Formate dehydrogenase-loaded erythrocytes were prepared by hypotonic dialysis method. Carbicarb (carb) (equimolar solution of sodium carbonate and sodium bicarbonate) was used to treat metabolic acidosis. Folate depletion was induced by methotrexate (MTX) treatment. Experimental design consisted of 8 groups: saline control, methanol control, MTX control, ELE control, MTX-methanol control, MTX-methanol-carb, MTX-methanol-carb-ELE, and MTX-MeOH-ELE group. Male Wistar rats treated with MTX (0.3 mg/kg) for a week were injected (i.p.) with methanol (4 g/kg). Twelve hours later, the carbicarb solution was infused, and then a formate dehydrogenase-loaded erythrocytes suspension (40% hematocrit) was infused (i.v.) in bolus. Blood samples were collected every hour for 4 h from the cannulated left jugular vein. Blood methanol and formate were estimated respectively with HPLC and fluorimetric assay. Blood pH, blood pO2, pCO2 and bicarbonate were also measured.
There was marked elimination of formate in selected groups.
Formate dehydrogenase-loaded erythrocytes, along with carbicarb, facilitates removal of formate, in methanol poisoning.
甲酸是甲醇中毒所致代谢性酸中毒的一种有毒代谢产物。甲酸脱氢酶(EC 1.2.1.2)在烟酰胺腺嘌呤二核苷酸(NAD)存在的情况下将甲酸转化为二氧化碳。我们研究了负载甲酸脱氢酶的载体红细胞与卡比卡(一种等摩尔的碳酸钠和碳酸氢钠溶液)在消除甲醇中毒且叶酸缺乏大鼠体内甲酸方面的体内外效率。

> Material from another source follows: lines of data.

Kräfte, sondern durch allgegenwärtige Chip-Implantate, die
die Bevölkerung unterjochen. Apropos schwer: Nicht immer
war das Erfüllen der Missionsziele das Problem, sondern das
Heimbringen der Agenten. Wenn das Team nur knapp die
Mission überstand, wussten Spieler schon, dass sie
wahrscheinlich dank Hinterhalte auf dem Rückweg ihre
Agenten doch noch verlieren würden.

通过低渗透析法制备负载甲酸脱氢酶的红细胞。卡比卡用于治疗代谢性酸中毒。通过甲氨蝶呤(MTX)处理诱导叶酸缺乏。实验设计包括8组:生理盐水对照组、甲醇对照组、MTX对照组、红细胞提取物(ELE)对照组、MTX - 甲醇对照组、MTX - 甲醇 - 卡比卡组、MTX - 甲醇 - 卡比卡 - ELE组和MTX - 甲醇 - ELE组。用MTX(0.3mg/kg)处理一周的雄性Wistar大鼠经腹腔注射甲醇(4g/kg)。12小时后,输注卡比卡溶液,然后静脉推注负载甲酸脱氢酶的红细胞悬液(血细胞比容为40%)。从插管的左颈静脉每小时采集一次血样,共采集4小时。分别用高效液相色谱法(HPLC)和荧光分析法测定血甲醇和甲酸。同时测量血液pH值、血氧分压(pO2)、二氧化碳分压(pCO2)和碳酸氢盐。
在选定的组中甲酸有显著消除。
负载甲酸脱氢酶的红细胞与卡比卡一起,有助于在甲醇中毒时清除甲酸。